Goal of the exercise: Any image in the records should be left out; output everything else exactly.

Data listing START

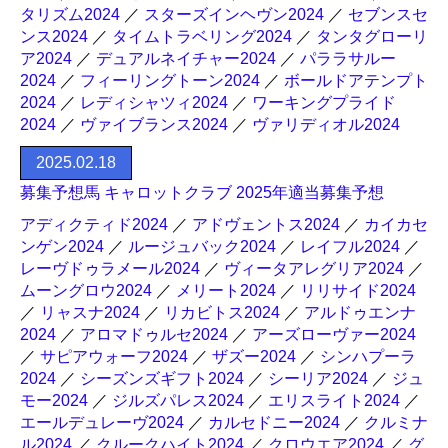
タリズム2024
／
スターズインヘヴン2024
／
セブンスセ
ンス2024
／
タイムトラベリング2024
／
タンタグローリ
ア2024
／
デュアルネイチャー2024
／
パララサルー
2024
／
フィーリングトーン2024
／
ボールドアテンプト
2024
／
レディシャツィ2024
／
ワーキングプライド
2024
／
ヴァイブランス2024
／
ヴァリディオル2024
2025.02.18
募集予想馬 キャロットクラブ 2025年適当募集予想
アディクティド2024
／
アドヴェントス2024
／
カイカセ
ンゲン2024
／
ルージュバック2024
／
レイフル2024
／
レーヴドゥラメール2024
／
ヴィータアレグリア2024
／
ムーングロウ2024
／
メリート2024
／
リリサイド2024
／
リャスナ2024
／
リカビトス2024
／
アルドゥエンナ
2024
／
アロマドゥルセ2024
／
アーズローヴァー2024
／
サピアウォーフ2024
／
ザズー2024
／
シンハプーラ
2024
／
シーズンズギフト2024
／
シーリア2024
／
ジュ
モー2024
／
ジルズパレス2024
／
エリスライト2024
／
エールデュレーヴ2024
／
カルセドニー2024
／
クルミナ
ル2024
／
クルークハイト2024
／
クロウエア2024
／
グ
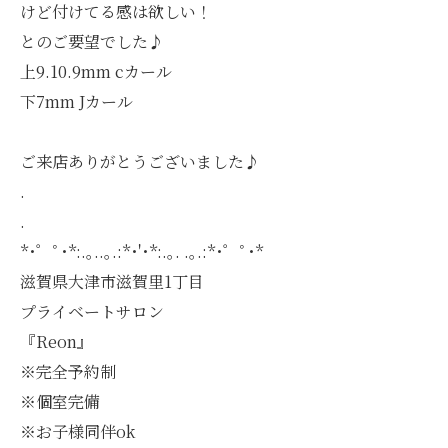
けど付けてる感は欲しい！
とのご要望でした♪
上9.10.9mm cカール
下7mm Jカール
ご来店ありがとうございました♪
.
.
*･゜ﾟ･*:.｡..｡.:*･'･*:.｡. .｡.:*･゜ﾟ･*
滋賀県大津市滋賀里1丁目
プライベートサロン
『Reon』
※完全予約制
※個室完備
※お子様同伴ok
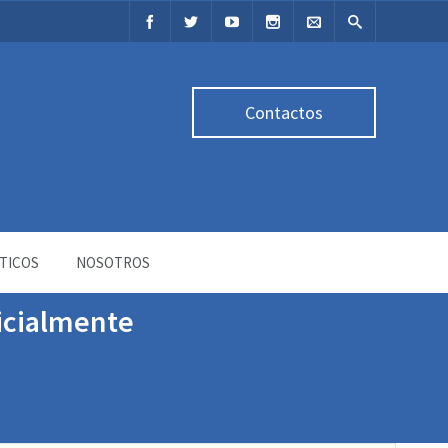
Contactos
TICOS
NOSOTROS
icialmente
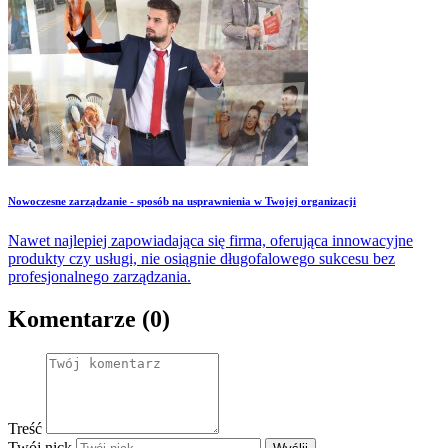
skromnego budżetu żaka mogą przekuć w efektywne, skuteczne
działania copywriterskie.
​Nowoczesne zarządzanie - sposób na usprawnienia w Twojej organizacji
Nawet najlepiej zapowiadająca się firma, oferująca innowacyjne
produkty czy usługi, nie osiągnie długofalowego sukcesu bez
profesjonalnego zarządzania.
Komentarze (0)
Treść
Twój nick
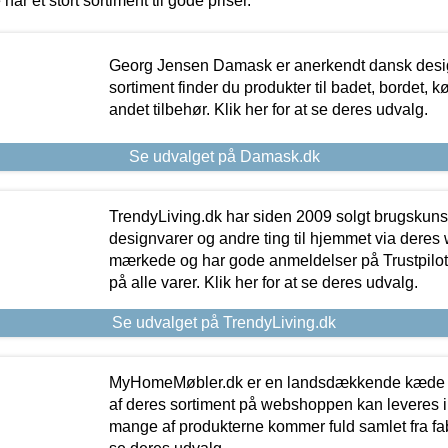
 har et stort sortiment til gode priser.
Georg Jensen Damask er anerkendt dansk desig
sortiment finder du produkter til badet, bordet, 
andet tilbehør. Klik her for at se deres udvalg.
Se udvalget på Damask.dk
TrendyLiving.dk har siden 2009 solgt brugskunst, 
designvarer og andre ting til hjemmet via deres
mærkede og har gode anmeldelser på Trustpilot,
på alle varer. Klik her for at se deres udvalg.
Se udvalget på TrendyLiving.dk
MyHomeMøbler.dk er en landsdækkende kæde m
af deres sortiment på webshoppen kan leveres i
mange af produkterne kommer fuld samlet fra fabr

Data listing END

Answer section:
タリズム2024
／
スターズインヘヴン2024
／
セブンスセ
ンス2024
／
タイムトラベリング2024
／
タンタグローリ
ア2024
／
デュアルネイチャー2024
／
パララサルー
2024
／
フィーリングトーン2024
／
ボールドアテンプト
2024
／
レディシャツィ2024
／
ワーキングプライド
2024
／
ヴァイブランス2024
／
ヴァリディオル2024
2025.02.18
募集予想馬 キャロットクラブ 2025年適当募集予想
アディクティド2024
／
アドヴェントス2024
／
カイカセ
ンゲン2024
／
ルージュバック2024
／
レイフル2024
／
レーヴドゥラメール2024
／
ヴィータアレグリア2024
／
ムーングロウ2024
／
メリート2024
／
リリサイド2024
／
リャスナ2024
／
リカビトス2024
／
アルドゥエンナ
2024
／
アロマドゥルセ2024
／
アーズローヴァー2024
／
サピアウォーフ2024
／
ザズー2024
／
シンハプーラ
2024
／
シーズンズギフト2024
／
シーリア2024
／
ジュ
モー2024
／
ジルズパレス2024
／
エリスライト2024
／
エールデュレーヴ2024
／
カルセドニー2024
／
クルミナ
ル2024
／
クルークハイト2024
／
クロウエア2024
／
グ
けど付けてる感は欲しい！
とのご要望でした♪
上9.10.9mm cカール
下7mm Jカール
ご来店ありがとうございました♪
.
.
*･゜ﾟ･*:.｡..｡.:*･'･*:.｡. .｡.:*･゜ﾟ･*
滋賀県大津市滋賀里1丁目
プライベートサロン
『Reon』
※完全予約制
※個室完備
※お子様同伴ok
Contactos
TICOS
NOSOTROS
icialmente
skromnego budżetu żaka mogą przekuć w efektywne, skuteczne
działania copywriterskie.
​Nowoczesne zarządzanie - sposób na usprawnienia w Twojej organizacji
Nawet najlepiej zapowiadająca się firma, oferująca innowacyjne
produkty czy usługi, nie osiągnie długofalowego sukcesu bez
profesjonalnego zarządzania.
Komentarze (0)
Treść
Twój nick
 har et stort sortiment til gode priser.
Georg Jensen Damask er anerkendt dansk desig
sortiment finder du produkter til badet, bordet, 
andet tilbehør. Klik her for at se deres udvalg.
Se udvalget på Damask.dk
TrendyLiving.dk har siden 2009 solgt brugskunst, 
designvarer og andre ting til hjemmet via deres
mærkede og har gode anmeldelser på Trustpilot,
på alle varer. Klik her for at se deres udvalg.
Se udvalget på TrendyLiving.dk
MyHomeMøbler.dk er en landsdækkende kæde m
af deres sortiment på webshoppen kan leveres i
mange af produkterne kommer fuld samlet fra fabr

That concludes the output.